Project 1a: Text Sorting

You will write a simple sorting program. This program should be invoked as follows:

shell% ./fastsort [ -3] file

The above line means the users typed in the name of the sorting program ./fastsort and gave it one or two inputs. If just one input is given, the input file file should be sorted and the sorted output printed to the screen; it is assumed that the file is a text file (full of ASCII characters) and, when no other arguments are given, the sorting should be over the first word in each line.

If the optional argument is included ( -3 in the example), the program should sort the text input file using the specified word as the key to sort upon (with -3 , the program should find the 3rd word in each line and sort the lines based upon that).

Examples

Let's say you have the following file:

this line is first
but this line is second
finally there is this line

If you run your fastsort and give it this file as input, it should print:

but this line is second
finally there is this line
this line is first
because but is alphabetically before finally is before this .

If, however, you pass in a flag to sort a different key, you'll get a different output.

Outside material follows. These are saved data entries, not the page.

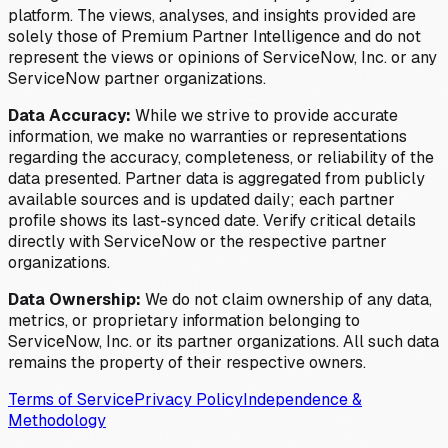
platform. The views, analyses, and insights provided are
solely those of Premium Partner Intelligence and do not
represent the views or opinions of ServiceNow, Inc. or any
ServiceNow partner organizations.
Data Accuracy:
While we strive to provide accurate
information, we make no warranties or representations
regarding the accuracy, completeness, or reliability of the
data presented. Partner data is aggregated from publicly
available sources and is updated daily; each partner
profile shows its last-synced date. Verify critical details
directly with ServiceNow or the respective partner
organizations.
Data Ownership:
We do not claim ownership of any data,
metrics, or proprietary information belonging to
ServiceNow, Inc. or its partner organizations. All such data
remains the property of their respective owners.
Terms of Service
Privacy Policy
Independence &
Methodology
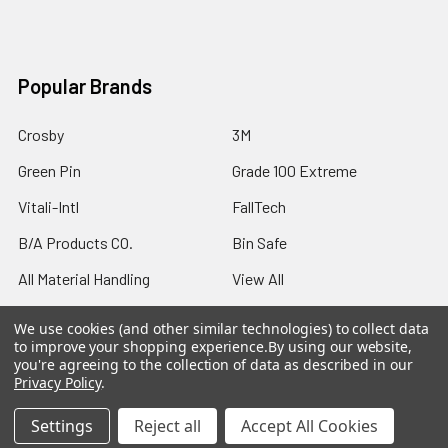
Popular Brands
Crosby
3M
Green Pin
Grade 100 Extreme
Vitali-Intl
FallTech
B/A Products CO.
Bin Safe
All Material Handling
View All
We use cookies (and other similar technologies) to collect data
to improve your shopping experience.
By using our website,
you're agreeing to the collection of data as described in our
Privacy Policy
.
©
2026
Northern Strands.
Settings
Reject all
Accept All Cookies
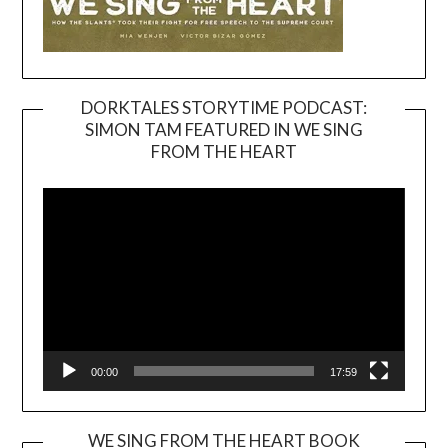
DORKTALES STORYTIME PODCAST:
SIMON TAM FEATURED IN WE SING
Video
FROM THE HEART
Player
00:00
17:59
WE SING FROM THE HEART BOOK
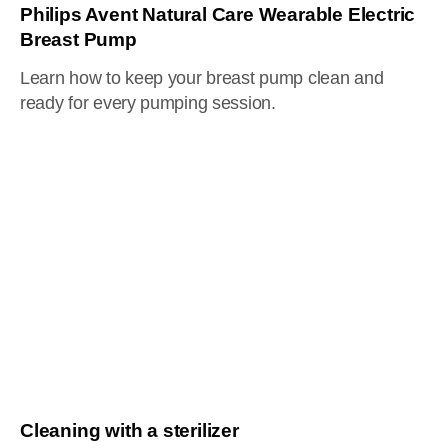
Philips Avent Natural Care Wearable Electric
Breast Pump
Learn how to keep your breast pump clean and
ready for every pumping session.
Cleaning with a sterilizer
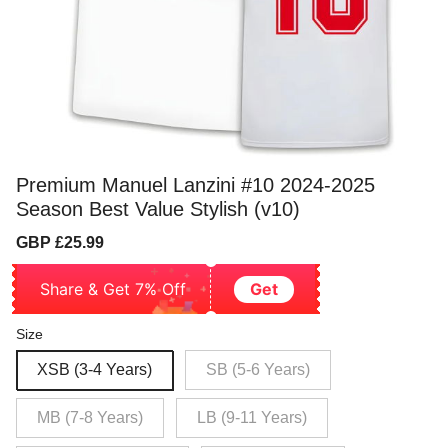
Premium Manuel Lanzini #10 2024-2025
Season Best Value Stylish (v10)
Sale
Regular
GBP £25.99
price
price
Share & Get 7% Off
Get
Size
XSB (3-4 Years)
SB (5-6 Years)
MB (7-8 Years)
LB (9-11 Years)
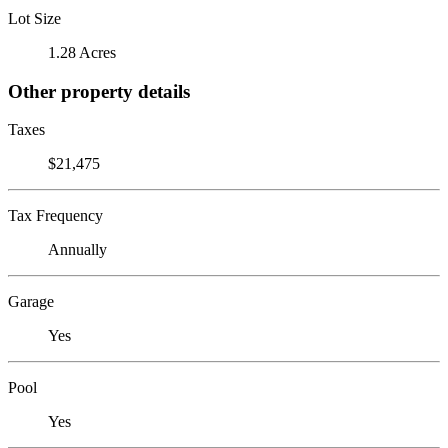
Lot Size
1.28 Acres
Other property details
Taxes
$21,475
Tax Frequency
Annually
Garage
Yes
Pool
Yes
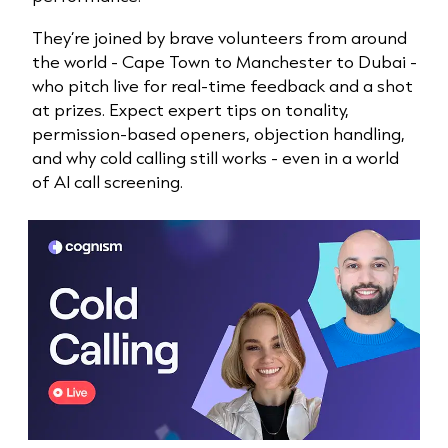
They’re joined by brave volunteers from around
the world - Cape Town to Manchester to Dubai -
who pitch live for real-time feedback and a shot
at prizes. Expect expert tips on tonality,
permission-based openers, objection handling,
and why cold calling still works - even in a world
of AI call screening.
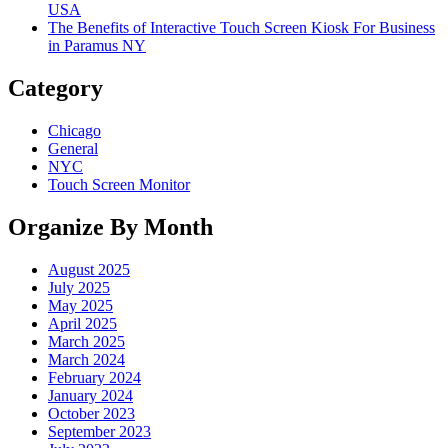
USA
The Benefits of Interactive Touch Screen Kiosk For Business
in Paramus NY
Category
Chicago
General
NYC
Touch Screen Monitor
Organize By Month
August 2025
July 2025
May 2025
April 2025
March 2025
March 2024
February 2024
January 2024
October 2023
September 2023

For example, if you call fastsort -2 on this file, you should get:

this line is first
finally there is this line
but this line is second
because line comes before there comes before this . Yes, we are assuming -2 means the second word in each line (like most people would, except computer scientists who always want to start at 0).

Hints

In your sorting program, you should just use fopen() to open the input file, fgets() to read each line of the file, and fclose() when you are done with the input file.

If you want to figure out how big in the input file is before reading it in, use the stat() or fstat() calls.

To compare strings, use the strcmp() library call.

To sort the data, use any sort that you'd like to use. An easy way to go is to use the library routine qsort() .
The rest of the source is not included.